Alessandro Delfanti’s new book, Biohackers: The Politics of Open Science (Pluto, 2013) was reviewed yesterday by Alice Bell in the Guardian‘s Political Science blog.
Open. Be it the open of open policy, open government, open data, science, access, markets or sesame, it’s one of those words that’s used more than it is deeply considered.
A desire to consider our ideas of open, in particular the various opens surrounding modern science, sits at the centre of Alessandro Delfanti’s new book, Biohackers. The key premise is that hackers, scientists and neoliberalism share some interesting overlaps of culture, norms, ideologies, attitudes and people, or at least there are some interesting changes happening around the social arrangements of science, the biosciences in particular, and they’re worth a nose around.
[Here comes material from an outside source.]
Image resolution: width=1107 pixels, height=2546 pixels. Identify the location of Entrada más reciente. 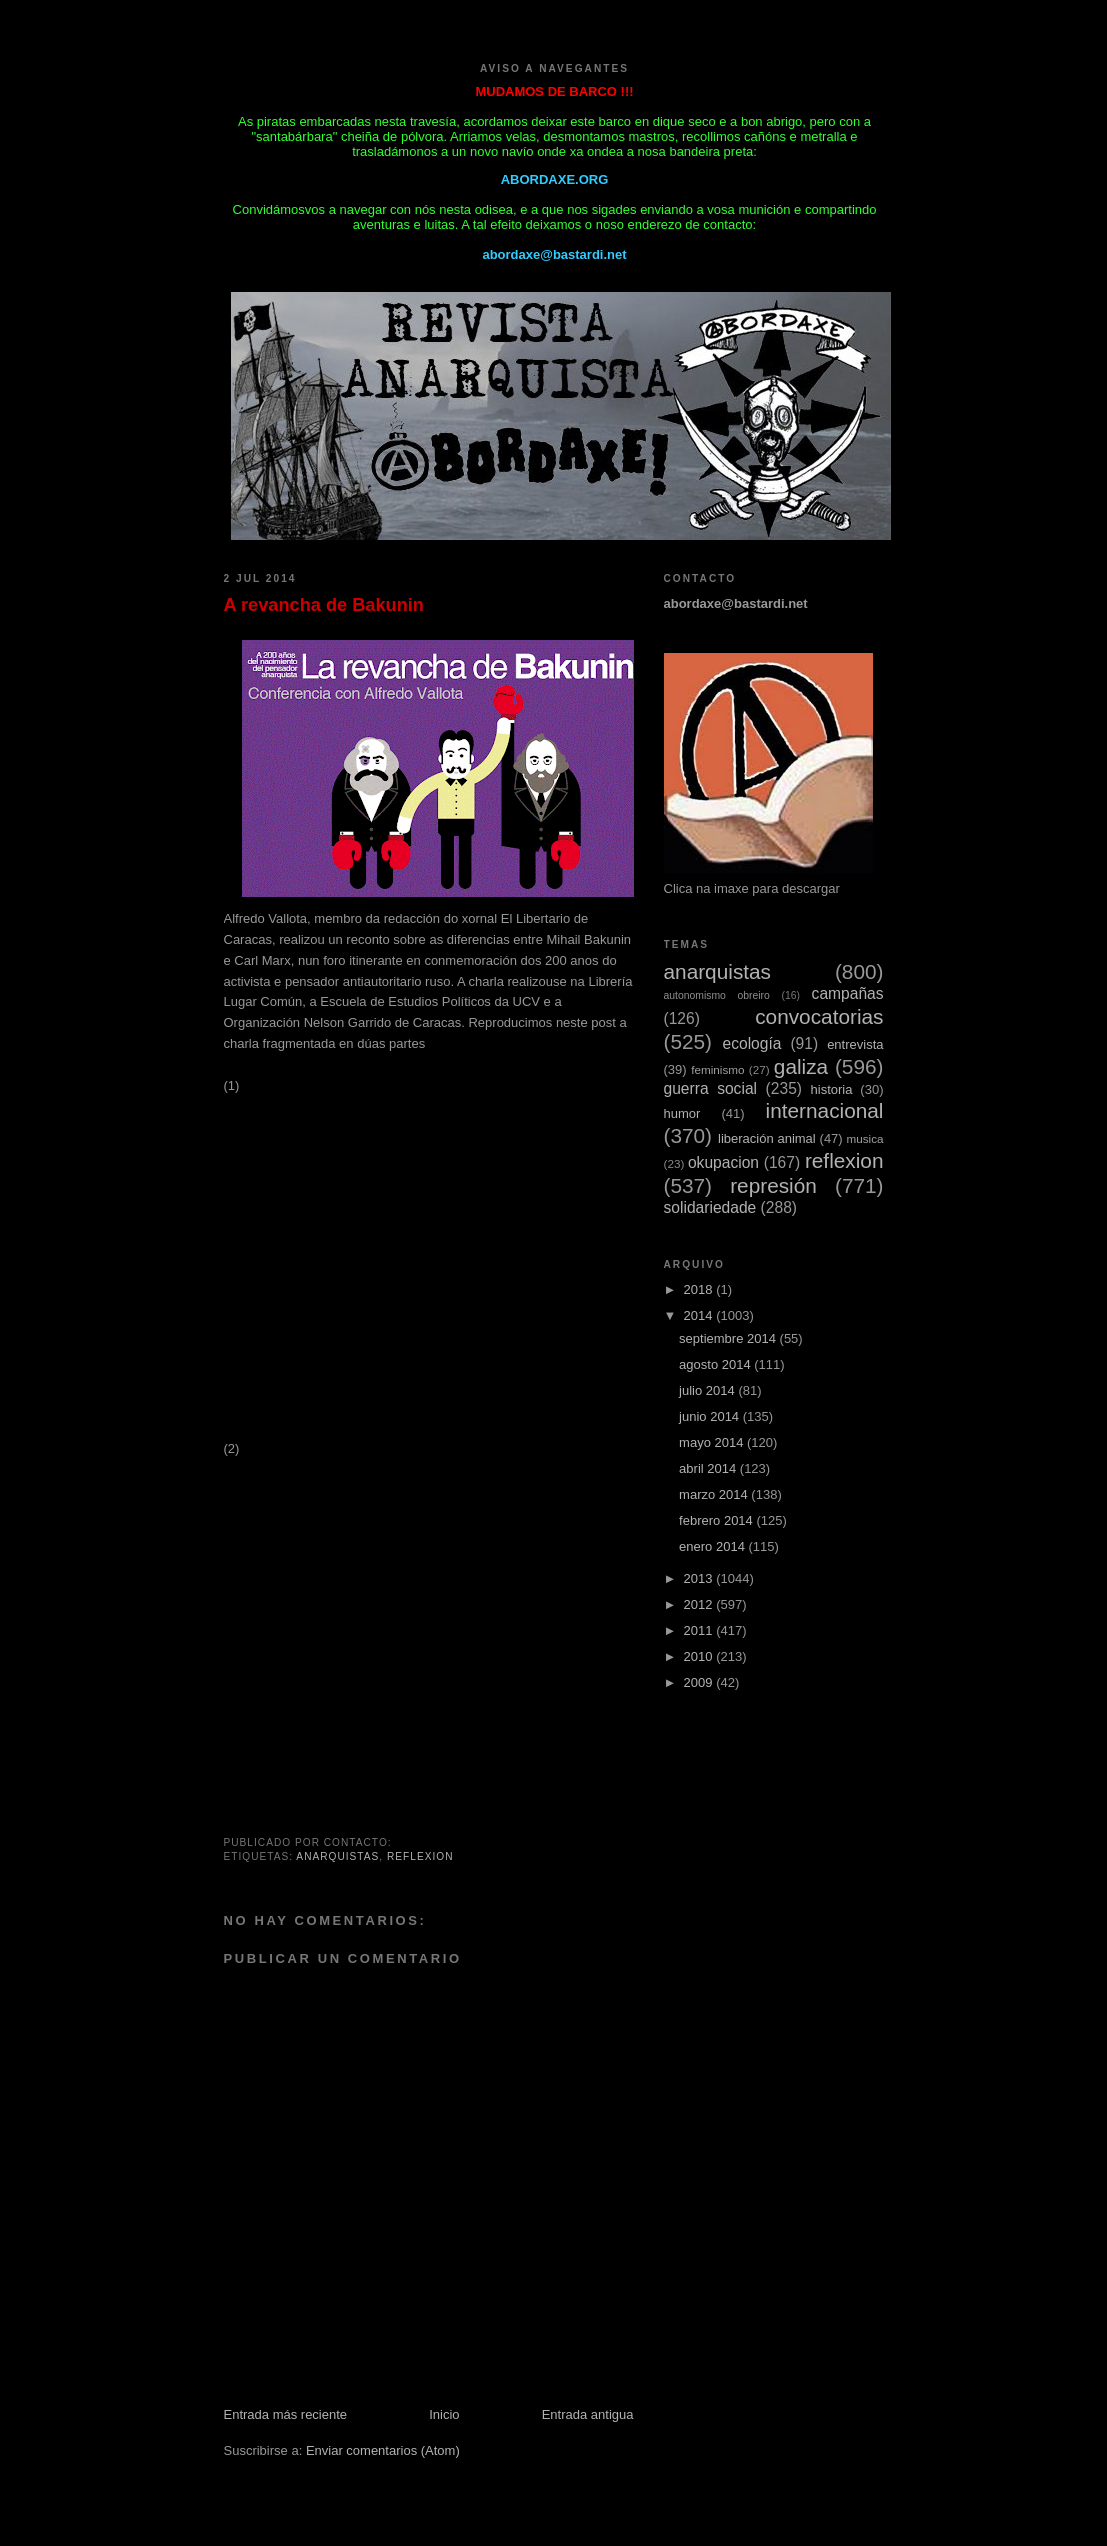 (286, 2414).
The result is not just an interesting exploration of the multiple possible meanings of open science but, much larger than that, an illuminating and clear study of some of the ways in which modern science operates.
Biohackers won’t tell you everything you want to know about open science. Despite the very interesting treatment of his three case studies, I remain sceptical that the idea of the biohacker – as deliberately loosely defined as Delfanti presents it – really exists as much more than an idea. But it’s a powerful idea, well explained; one worth spending time with. The book will help you think about what openness, biology and open biology mean today. More broadly, Delfanti offers a cogent invitation to care about the politics of how science is put to work. We could do with more books like this.